The benefits to the healthcare system claimed by the company are:
 The Spectra Optia Apheresis System maintains haematocrit levels which
prevents iron overloading. This allows for the reduction or cessation of
treatment (within 12–18 months, depending on the severity of iron
overloading) with high cost, infusion-pump administered iron chelator
desferrioxamine or oral chelators such as deferasirox and deferiprone.
 Reduced hospital stay and staff time are needed as automated red blood
cell exchange can be performed by a trained nurse, is faster (2–3 hours for
6–8units), and allows for an increased interval between treatments (every
6–8 weeks). During manual red blood cell exchange, doctors are required
to estimate haematocrit levels so that each unit of blood drawn off is
replaced by the correct volume of packed red blood cells. This procedure
can last for between 6 hours (3–4 units exchanged) and 2 days (8 units
exchanged) depending on the patient’s sickle haemoglobin (HbS) levels.

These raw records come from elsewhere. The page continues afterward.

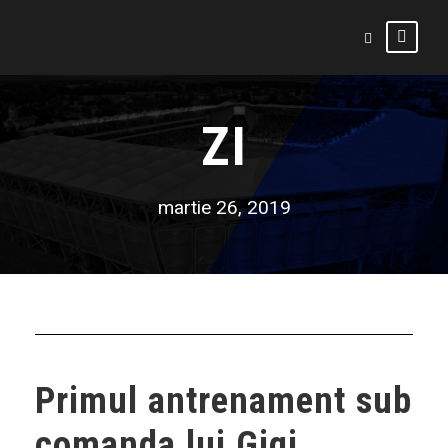
ZI
martie 26, 2019
Primul antrenament sub
comanda lui Gigi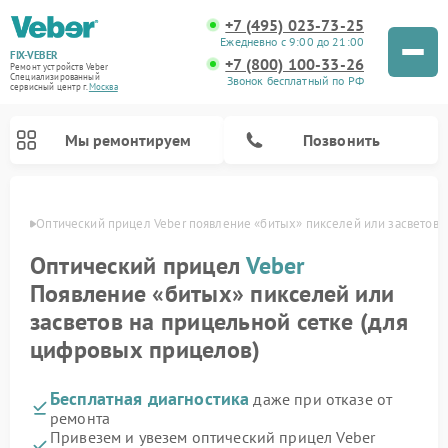
+7 (495) 023-73-25
Ежедневно с 9:00 до 21:00
FIX-VEBER
+7 (800) 100-33-26
Ремонт устройств Veber
Специализированный
Звонок бесплатный по РФ
cервисный центр г.
Москва
Мы ремонтируем
Позвонить
оскве
Оптический прицел Veber появление «битых» пикселей или засветов 
Оптический прицел
Veber
Появление «битых» пикселей или
Ремонт цифровых биноклей Veber
Ремонт прицелов ночного видения Veber
Ремонт лазерных дальномеров Veber
засветов на прицельной сетке (для
цифровых прицелов)
Бесплатная диагностика
даже при отказе от
ремонта
Привезем и увезем оптический прицел Veber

Manual red blood cell exchange should be repeated every 3–4 weeks.
 Reduced complications from sickle cell disease leading to reduced
hospitalisations and associated treatment.
 The depletion-exchange protocol of the machine makes better use of donor
blood as only the required fraction is used allowing the remaining blood
components to be used in other patients.
1.4
Relevant diseases and conditions
Patients with sickle cell disease have a mutated variant of haemoglobin that
causes red blood cells to form a distinctive sickle shape. These red blood cells
do not flow easily and can cause blockages, known as vaso-occlusive crises.
This can occur in any part of the body but is most serious when it restricts the
blood flow to major organ systems.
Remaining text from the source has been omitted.